Wales Provides the Best Student Care in the UK
While most reports in the recent news have been about England and the recent implementation of the 9,000-pound tuition fee (whereas up until 2012, English students had enjoyed free university schooling), a recent report decided to cover which of the United Kingdoms had the best education and student care programs. This report, which gathered date from all the different parts of the UK and based its conclusions on both the currently implemented programs and policies as well as the planned funding systems for the fiscal 2014-2015 year, has concluded that Wales provides the best student care through programs that correspond to income, background and need. The study was conducted throughout the earlier part of this year and released last week by the Institute of Fiscal Studies.

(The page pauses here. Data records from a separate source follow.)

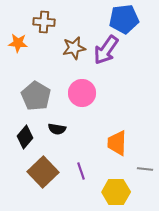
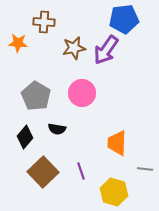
yellow hexagon: moved 2 px left; rotated 16 degrees clockwise
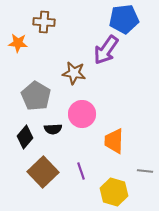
brown star: moved 25 px down; rotated 20 degrees clockwise
pink circle: moved 21 px down
black semicircle: moved 4 px left; rotated 12 degrees counterclockwise
orange trapezoid: moved 3 px left, 2 px up
gray line: moved 2 px down
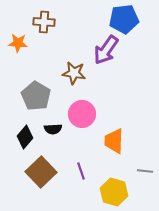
brown square: moved 2 px left
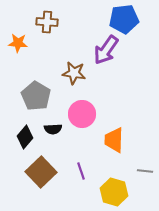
brown cross: moved 3 px right
orange trapezoid: moved 1 px up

Students who have an income of lower that 18,000 pounds are entitled to cost-of-living grants of 5,161 pounds—almost triple of Scotland’s 1,750 pounds and significantly higher than the maximum grants given in England, which is at around 3,475 pounds. Furthermore, the ceiling for students to stop qualifying for student aid and grants is much higher in Wales than elsewhere in the UK—to be able to be disqualified from availing of student aid and grants, one must have an income of more than 50,000 pounds. In the UK, the ceiling in Scotland is the lowest, at 34,000. The Welsh student care program is also different in that they only need to take out 3,685 pounds for their student fees and the rest is paid for, debt-free, making Welsh students also the least likely to incur student debt.
This sets Wales as a prime example of how student care programs can help students achieve a University degree. Jamie Evans, 21 and a third year student at Aberystwyth University says that the student care programs have made all the difference—otherwise he would definitely not have been able to enroll or maintain his status at University, given the UK’s cost of living.

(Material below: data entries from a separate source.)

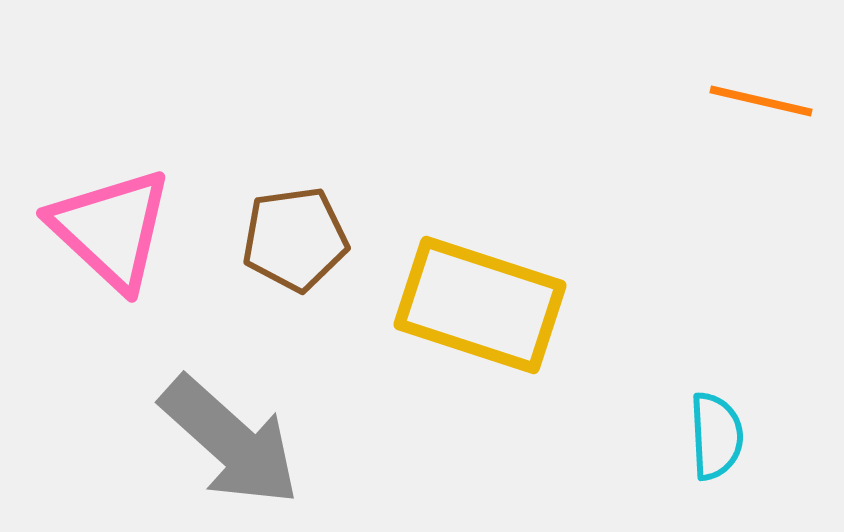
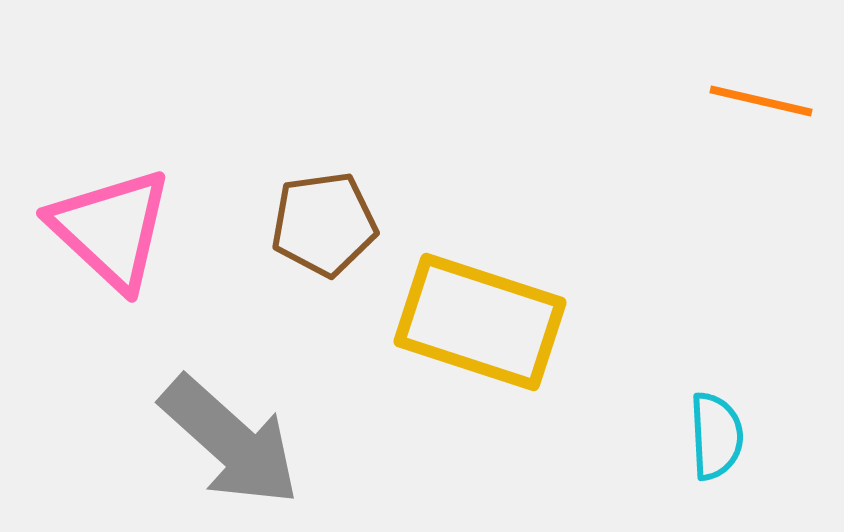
brown pentagon: moved 29 px right, 15 px up
yellow rectangle: moved 17 px down
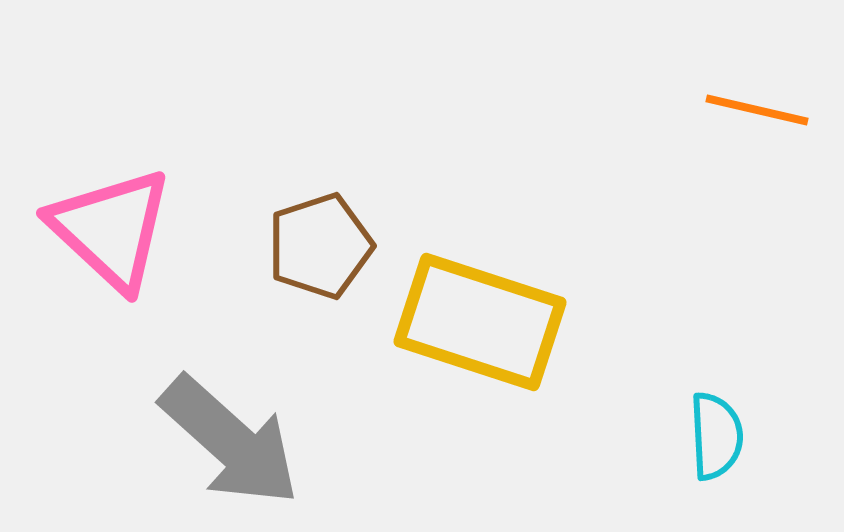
orange line: moved 4 px left, 9 px down
brown pentagon: moved 4 px left, 22 px down; rotated 10 degrees counterclockwise
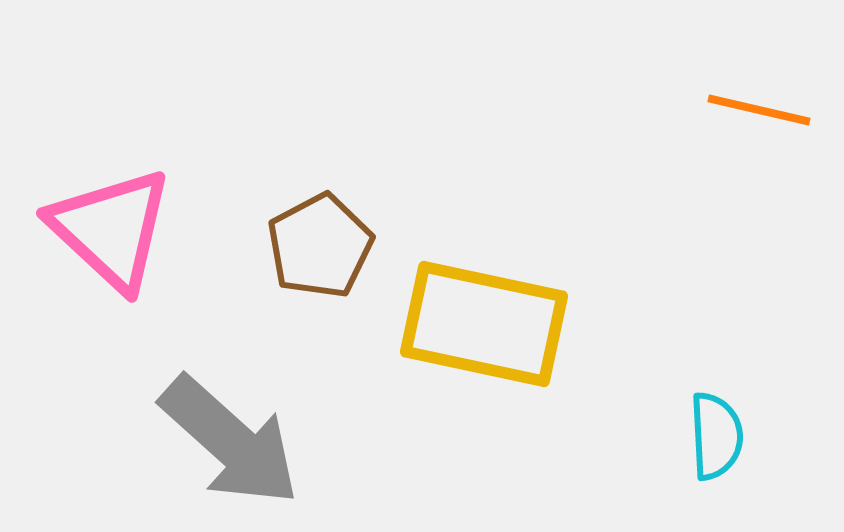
orange line: moved 2 px right
brown pentagon: rotated 10 degrees counterclockwise
yellow rectangle: moved 4 px right, 2 px down; rotated 6 degrees counterclockwise
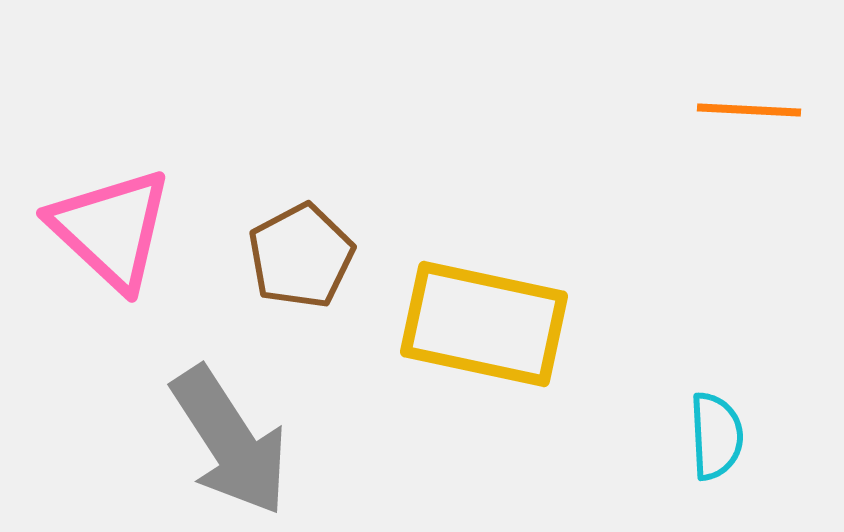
orange line: moved 10 px left; rotated 10 degrees counterclockwise
brown pentagon: moved 19 px left, 10 px down
gray arrow: rotated 15 degrees clockwise
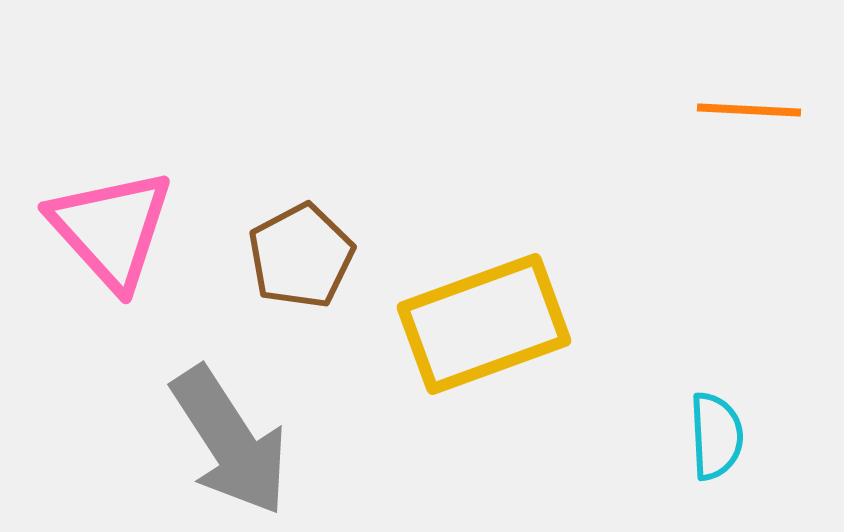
pink triangle: rotated 5 degrees clockwise
yellow rectangle: rotated 32 degrees counterclockwise
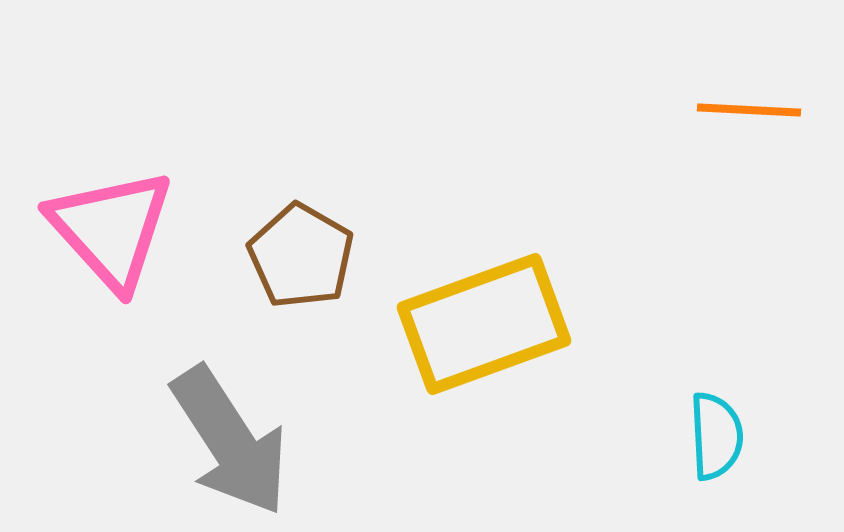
brown pentagon: rotated 14 degrees counterclockwise
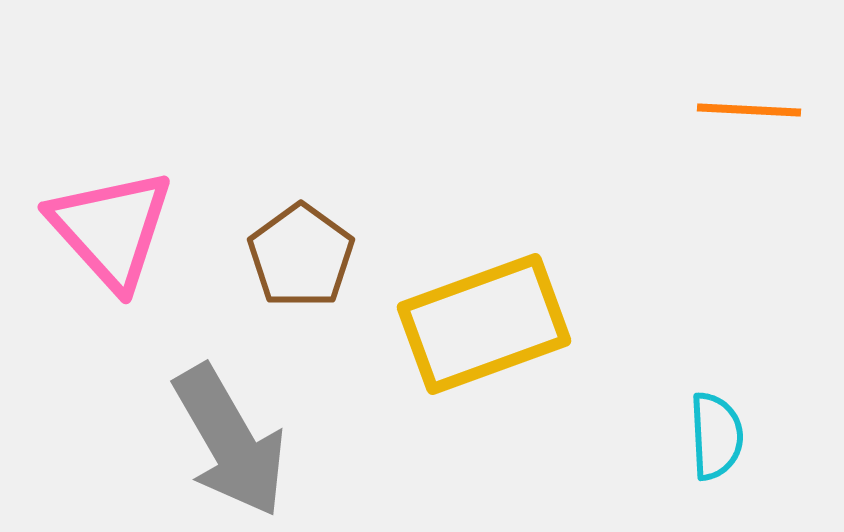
brown pentagon: rotated 6 degrees clockwise
gray arrow: rotated 3 degrees clockwise
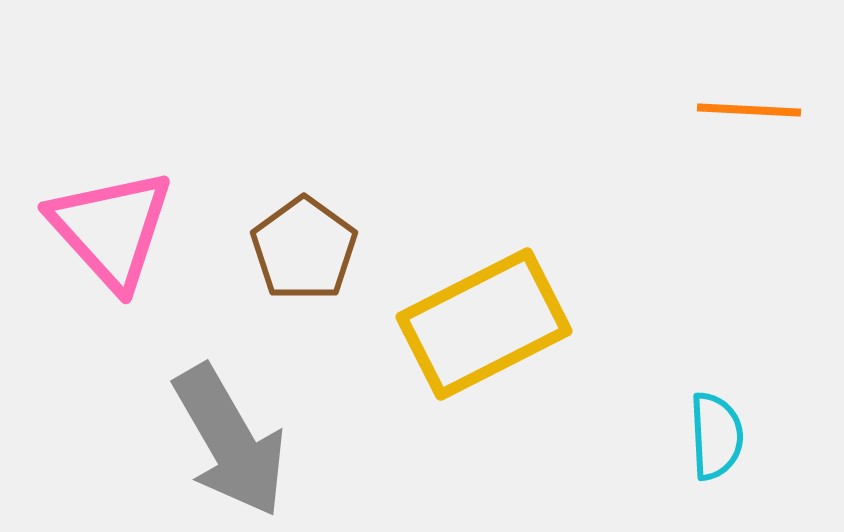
brown pentagon: moved 3 px right, 7 px up
yellow rectangle: rotated 7 degrees counterclockwise
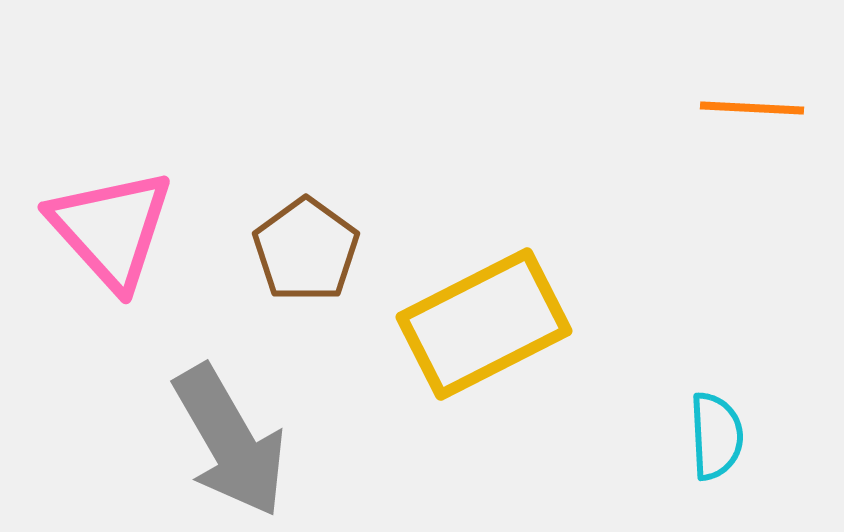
orange line: moved 3 px right, 2 px up
brown pentagon: moved 2 px right, 1 px down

Rosa Brown, 20 and a student at Cardiff University says that not a lot of people take the time to know the different policies that surround this benefit for students in Wales and that this is also how she was able to maintain her status at Cardiff, which has recently implemented a tuition fee: keeping in the know.
Francesca Hashemi, 19, who is in her fourth year at the University of West Scotland says that she deeply envies the Welsh student care program. Her current student bursary is only set at 750 pounds, whereas a lot of the Welsh students that she has encountered have liberal bursaries of around 3,000 to 5,000 pounds to cover their cost of living.
The Welsh student care also caters to mature or post-graduate studies, giving the extra grand options should they decide to want to pursue further education. Rhodri Davies-Camplin, a 26-year-old from Pemrbokeshire, Wales recently left his job at a consultancy firm as a junior consultant to pursue a Post Graduate College Education at the Swansea Metropolitan University. He says it’s this liberal grant policy and the supportiveness of his university that really helped him be able to pursue his post graduate degree full-time. Without it, he says that he never would have been able to quit his job and focus. He also adds that the Wales student care programs often send out leaflets which suggest work-at-home means of employments to help students earn extra cash.
The report also features many such reports from Welsh students who are grateful for the way that their student care and education system is run. Wales currently stands as an example to the rest of the UK for student care that helps support students to the best of its abilities.